The internal lock actuator (30) is mounted in the shell (10) and is mounted through the external wheels (20) to interact with the external wheels (20) to perform locking and unlocking. The internal lock actuator (30) may have multiple internal wheels and a central rod. Detailed operation and structure of the internal lock actuator (30) is well known in the art so no detailed discussion is disclosed.

With further reference to FIG. 5, the external wheels (20) are rotated. When one pattern section (22) of each external wheel (20) abuts the central protrusion (124) of the corresponding resilient rib (122), the central protrusion (124) is clamped between two adjacent elongated protrusions (21) to securely position the external wheels (20). If the user wants to rotate the external wheels (20) while the external wheels (20) is securely positioned, the user needs to act more force to resist the resilient force of the resilient ribs (122).
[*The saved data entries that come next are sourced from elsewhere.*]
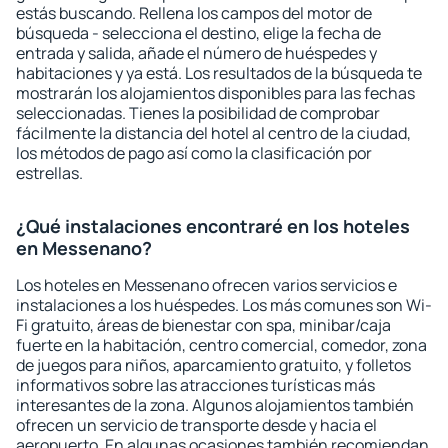
estás buscando. Rellena los campos del motor de
búsqueda - selecciona el destino, elige la fecha de
entrada y salida, añade el número de huéspedes y
habitaciones y ya está. Los resultados de la búsqueda te
mostrarán los alojamientos disponibles para las fechas
seleccionadas. Tienes la posibilidad de comprobar
fácilmente la distancia del hotel al centro de la ciudad,
los métodos de pago así como la clasificación por
estrellas.
¿Qué instalaciones encontraré en los hoteles
en Messenano?
Los hoteles en Messenano ofrecen varios servicios e
instalaciones a los huéspedes. Los más comunes son Wi-
Fi gratuito, áreas de bienestar con spa, minibar/caja
fuerte en la habitación, centro comercial, comedor, zona
de juegos para niños, aparcamiento gratuito, y folletos
informativos sobre las atracciones turísticas más
interesantes de la zona. Algunos alojamientos también
ofrecen un servicio de transporte desde y hacia el
aeropuerto. En algunas ocasiones también recomiendan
The combination lock cylinder (100) as described has numerous advantages as follow.

1. With reference to FIG. 6, the central protrusion (124) does not abut a pattern section (22). The central protrusion (124) must abut one elongated protrusion (21) since the elongated protrusions (21) protrude out from the outside wall of the external wheels (20). Then the elongated protrusion (21) compresses the central protrusion (124). Because of the resilient force reacting by the central protrusion (124), the external wheel (20) is non-stable to stay at such position. When the external wheel (20) are released, the resilient force from the central protrusion (124) forces the external wheel (20) to rotate until one pattern section (22) abuts the central protrusion (124) again. Therefore, the external wheels (20) are positioned to the predetermined positions.

2. With the elongated protrusions (21), the user act force on the elongated protrusions (21) to easily and precisely rotate the external wheels (20).

3. When the resilient ribs (122) are formed with the bottom casing (12) as shown in FIGS. 1 to 6, no assembling procedure is required. When the resilient ribs (122) are plugged in to the mounting recesses (121) as shown in FIG. 7, no precise aiming procedure is required since the resilient ribs (122) are separated and one resilient rib (122) corresponds to one mounting recesses (121). Therefore, the manufacturing procedure is simplified whether which embodiment of the present invention.

Even though numerous characteristics and advantages of the present invention have been set forth in the foregoing description, together with details of the structure and features of the invention, the disclosure is illustrative only. Changes may be made in the details, especially in matters of shape, size, and arrangement of parts within the principles of the invention to the full extent indicated by the broad general meaning of the terms in which the appended claims are expressed.

Claims

1. A combination lock cylinder comprising:

a shell having a top casing having multiple through holes; and a bottom casing attached to the top casing and having multiple mounting recesses formed in a top surface of the bottom casing, and each mounting recess aligning with a corresponding through hole; and multiple resilient ribs, each resilient rib attached to a bottom of a corresponding mounting recess and having two ends and a central protrusion;

multiple external wheels mounted in the shell, and each external wheel protruding through a corresponding through hole of the top casing, mounted in a corresponding mounting recess of the bottom casing, abutting the central protrusion of a corresponding resilient rib and having multiple elongated protrusions protruding transversely out from an outside wall of the external wheel; and multiple pattern sections, each pattern section formed between two adjacent elongated protrusions; and

an internal lock actuator mounted in the shell and mounted through the external wheels to interact with the external wheels to perform locking and unlocking.

2. The combination lock cylinder as claimed in claim 1, wherein the ends of each resilient rib are formed on sidewalls of the corresponding mounting recess.

3. The combination lock cylinder as claimed in claim 1, wherein each resilient rib is plugged in the corresponding mounting recess and the ends of each resilient rib abut sidewalls of the corresponding mounting recess.